They say that “It takes a village to raise a child.” Well, people need to realize that it takes a village to stop criminals as well.
We say this in light of two shootings in the Shenango Valley that follow the same theme of other crimes in the past. Police are finding a hard time getting people to come forward and tell what they know.
While people like to blame the authorities for not stopping crime, they need witnesses or even victims to tell the truth about what they know.
Two recent incidents emphasize that point.
On March 5, shots rang out on Farrell Terrace in Farrell for a fourth time in three weeks. In fact, police found the vehicle supposedly used during the shooting and five men inside fled.
Two were caught and three others ran into a nearby house on Roemer Boulevard. Police supposedly surrounded the house and waited for the Critical Incident Response Team to arrive. But by the time the lawmen entered the house, the suspects were gone.
This of course gives wonder to the police using the term “surrounded the house” since somehow the trio disappeared.
Then last week there was a shooting in the Mesabi Street area of Sharon. Two people were wounded and taken to hospitals.
But days later, there were still no arrests.
Because police are getting stonewalled by local residents who may be able to help identify the assailants. And the same was true in the Farrell incident, according to Southwest Mercer County Regional police.
Last week, Farrell Mayor Olive McKeithan held a block watch seminar at the Farrell City Building where people were instructed by experts on how to protect their neighborhoods.
We don’t need an expert to tell us that one of the best ways to protect a neighborhood is to cooperate with police when something happens and don’t be afraid to identify criminals.
It is a huge problem in the African-American community that there is a reluctance to help the police. At times there may be a large group that witnesses a crime, but the common response to police is “I didn’t see anything” or “I don’t know who was shooting.”
Farrell has the highest percentage of blacks of all municipalities in Mercer County. And one of the common things we hear is: “The Herald never publishes anything good about Farrell.” Not true.
But we would like to be able to write something really good such as: “Area residents are coming forward to help stop crime in their neighborhoods.”

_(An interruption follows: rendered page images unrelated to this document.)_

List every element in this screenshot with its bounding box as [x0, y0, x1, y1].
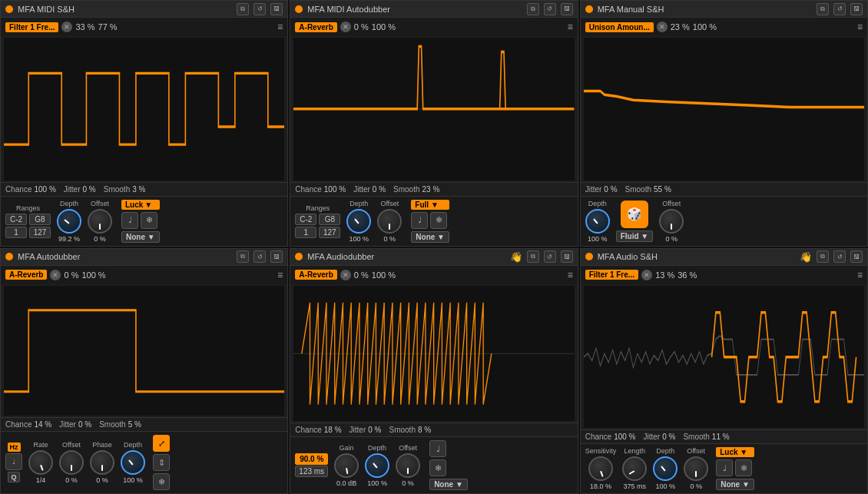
copy-icon-4[interactable]: ⧉ — [237, 250, 249, 263]
refresh-icon-6[interactable]: ↺ — [833, 250, 846, 263]
x-btn-5[interactable]: ✕ — [340, 270, 351, 280]
list-icon-3[interactable]: ≡ — [857, 22, 863, 32]
copy-icon-2[interactable]: ⧉ — [527, 3, 539, 15]
save-icon-3[interactable]: 🖫 — [850, 3, 863, 15]
sensitivity-knob-6[interactable] — [588, 456, 613, 481]
param-name-1[interactable]: Filter 1 Fre... — [5, 22, 58, 32]
panel-mfa-manual-sh: MFA Manual S&H ⧉ ↺ 🖫 Unison Amoun... ✕ 2… — [580, 0, 868, 247]
length-knob-6[interactable] — [622, 456, 647, 481]
luck-dropdown-1[interactable]: Luck ▼ — [121, 200, 160, 210]
depth-knob-1[interactable] — [57, 209, 81, 234]
refresh-icon-5[interactable]: ↺ — [544, 250, 556, 263]
none-dropdown-5[interactable]: None ▼ — [429, 479, 468, 490]
note-icon-6[interactable]: ♩ — [716, 459, 733, 476]
waveform-5[interactable] — [293, 286, 574, 422]
expand-icon-4[interactable]: ⤢ — [153, 435, 170, 452]
list-icon-1[interactable]: ≡ — [277, 22, 283, 32]
list-icon-2[interactable]: ≡ — [568, 22, 573, 32]
none-dropdown-6[interactable]: None ▼ — [716, 479, 754, 490]
snowflake-icon-4[interactable]: ❄ — [153, 473, 170, 490]
save-icon-1[interactable]: 🖫 — [270, 3, 283, 15]
list-icon-4[interactable]: ≡ — [277, 270, 283, 280]
snowflake-icon-2[interactable]: ❄ — [430, 212, 447, 229]
full-dropdown-2[interactable]: Full ▼ — [411, 200, 449, 210]
save-icon-4[interactable]: 🖫 — [270, 250, 283, 263]
note-mode-4[interactable]: ♩ — [5, 453, 22, 470]
copy-icon-1[interactable]: ⧉ — [237, 3, 249, 15]
param-name-2[interactable]: A-Reverb — [295, 22, 336, 32]
none-dropdown-1[interactable]: None ▼ — [121, 231, 160, 243]
refresh-icon-2[interactable]: ↺ — [544, 3, 556, 15]
range-1[interactable]: 1 — [5, 227, 27, 238]
panel-dot-3[interactable] — [585, 5, 593, 13]
snowflake-icon-6[interactable]: ❄ — [735, 459, 752, 476]
x-btn-3[interactable]: ✕ — [657, 22, 668, 32]
waveform-4[interactable] — [4, 286, 284, 416]
luck-dropdown-6[interactable]: Luck ▼ — [716, 447, 754, 457]
range2-127[interactable]: 127 — [319, 227, 340, 238]
depth-knob-2[interactable] — [346, 209, 371, 234]
dice-icon-3[interactable]: 🎲 — [621, 201, 648, 228]
refresh-icon-4[interactable]: ↺ — [253, 250, 266, 263]
hz-btn-4[interactable]: Hz — [8, 443, 21, 452]
rate-knob-4[interactable] — [28, 450, 53, 475]
waveform-3[interactable] — [584, 38, 864, 181]
phase-knob-4[interactable] — [90, 450, 114, 475]
depth-knob-5[interactable] — [365, 453, 389, 478]
param-name-3[interactable]: Unison Amoun... — [585, 22, 654, 32]
gain-knob-5[interactable] — [334, 453, 359, 478]
depth-knob-6[interactable] — [653, 456, 678, 481]
save-icon-6[interactable]: 🖫 — [850, 250, 863, 263]
panel-dot-5[interactable] — [295, 253, 303, 260]
gain-pct-5[interactable]: 90.0 % — [295, 453, 328, 465]
param-name-4[interactable]: A-Reverb — [5, 270, 47, 280]
refresh-icon-1[interactable]: ↺ — [253, 3, 266, 15]
range2-1[interactable]: 1 — [295, 227, 316, 238]
param-name-6[interactable]: Filter 1 Fre... — [585, 270, 638, 280]
param-name-5[interactable]: A-Reverb — [295, 270, 336, 280]
gain-ms-5[interactable]: 123 ms — [295, 466, 328, 477]
panel-dot-6[interactable] — [585, 253, 593, 260]
copy-icon-5[interactable]: ⧉ — [527, 250, 539, 263]
save-icon-2[interactable]: 🖫 — [561, 3, 573, 15]
x-btn-4[interactable]: ✕ — [50, 270, 61, 280]
waveform-2[interactable] — [293, 38, 574, 181]
q-btn-4[interactable]: Q — [8, 472, 19, 482]
none-dropdown-2[interactable]: None ▼ — [411, 231, 449, 243]
depth-knob-3[interactable] — [585, 209, 610, 234]
waveform-6[interactable] — [584, 286, 864, 429]
list-icon-6[interactable]: ≡ — [857, 270, 863, 280]
offset-knob-3[interactable] — [659, 209, 684, 234]
range-127[interactable]: 127 — [29, 227, 51, 238]
x-btn-2[interactable]: ✕ — [340, 22, 351, 32]
panel-dot-2[interactable] — [295, 5, 303, 13]
range-g8[interactable]: G8 — [29, 214, 51, 225]
range2-c2[interactable]: C-2 — [295, 214, 316, 225]
smooth-stat-1: Smooth 3 % — [104, 185, 146, 194]
panel-dot-4[interactable] — [5, 253, 13, 260]
offset-knob-1[interactable] — [88, 209, 112, 234]
offset-knob-2[interactable] — [377, 209, 402, 234]
waveform-1[interactable] — [4, 38, 284, 181]
x-btn-1[interactable]: ✕ — [61, 22, 72, 32]
note-icon-1[interactable]: ♩ — [121, 212, 138, 229]
range2-g8[interactable]: G8 — [319, 214, 340, 225]
arrows-icon-4[interactable]: ⇕ — [153, 454, 170, 471]
refresh-icon-3[interactable]: ↺ — [833, 3, 846, 15]
save-icon-5[interactable]: 🖫 — [561, 250, 573, 263]
copy-icon-6[interactable]: ⧉ — [817, 250, 829, 263]
offset-knob-4[interactable] — [59, 450, 84, 475]
note-icon-5[interactable]: ♩ — [429, 440, 446, 457]
snowflake-icon-1[interactable]: ❄ — [141, 212, 157, 229]
list-icon-5[interactable]: ≡ — [568, 270, 573, 280]
fluid-dropdown-3[interactable]: Fluid ▼ — [616, 230, 654, 242]
snowflake-icon-5[interactable]: ❄ — [429, 459, 446, 476]
copy-icon-3[interactable]: ⧉ — [817, 3, 829, 15]
offset-knob-5[interactable] — [396, 453, 420, 478]
x-btn-6[interactable]: ✕ — [641, 270, 652, 280]
note-icon-2[interactable]: ♩ — [411, 212, 428, 229]
range-c2[interactable]: C-2 — [5, 214, 27, 225]
panel-dot-1[interactable] — [5, 5, 13, 13]
depth-knob-4[interactable] — [121, 450, 145, 475]
offset-knob-6[interactable] — [684, 456, 708, 481]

The highest incidence of crime in this country is black-on-black crime. But it will never be ended until the black community decides to help stop it.
This would be a great time to start. Residents of Sharon and Farrell need to come forward and help police arrest and charge people involved in the two recent shootings.
And the saddest thing is – until some members of the black community decide to do that, it will continue to play a key part in fostering other crimes by refusing to cooperate with police in putting away thugs regardless of their race.